Algoz Rússia fica para trás. Brasil a um jogo do título do Grand Prix

Estadão

27 de agosto de 2011 | 08h27

Nos últimos tempos, as russas foram as grandes algozes da seleção brasileira. Além da derrota fatídica na Olimpíada de Atenas 2004, tiraram no ano passado o Mundial do Brasil, único título que falta no currículo do vitorioso time verde e amarelo. Mas neste sábado, as comandadas de José Roberto Guimarães simplesmente passaram por cima deste histórico de frustrações e atropelaram as rivais por 3 sets a 0, parciais de 26/24, 25/17 e 25/23.

Com o resultado positivo em Macau, na China, o Brasil vai mais uma vez disputar o título do Grand Prix. Para levantar o troféu pela nona vez e consolidar a hegemonia na história da competição, terá que vencer a final neste domingo.

E, independentemente da adversária, a seleção brasileira entrará em quadra como favorita, afinal, o time está invicto no Grand Prix, com 13 vitórias, e ainda não perdeu na temporada 2011 – 23 resultados positivos.

Diante da Rússia, nem as ausências das ponteiras Paula Pequeno e Mari abalaram o time. Fernanda Garay e Natália mantiveram o alto nível, e o Brasil foi superior durante quase todo o jogo. A exceção foi o início do terceiro set, quando chegou a ficar oito pontos atrás, mas reagiu de forma espetacular e mostrou muito poder no bloqueio para fechar a partida.

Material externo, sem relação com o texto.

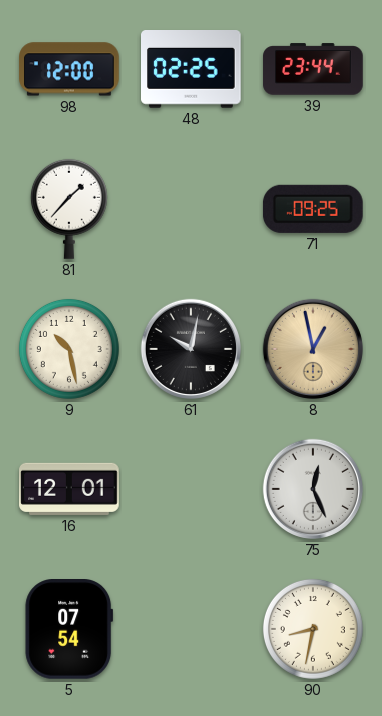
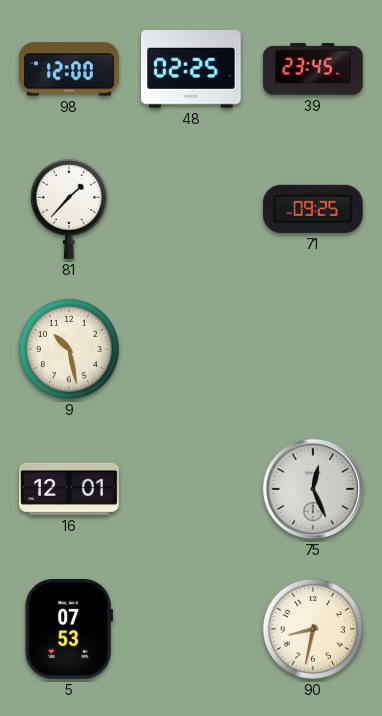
39: 23:44 -> 23:45
61: 10:02 -> none
8: 12:58 -> none
5: 07:54 -> 07:53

A russa Gamova, algoz conhecida dos brasileiros, foi bem no jogo e anotou 17 pontos. Mas dessa fez acabou sendo apagada pela central brasileira Thaísa, com 15 acertos, mas muito mais eficiente nas horas decisivas da semifinal.

Thaísa, aliás, é um capítulo a parte neste Grand Prix. Cresceu demais, calou os críticos, e deve ser o grande destaque de um eventual título verde e amarelo. Na competição, o Brasil joga com ela e mais cinco.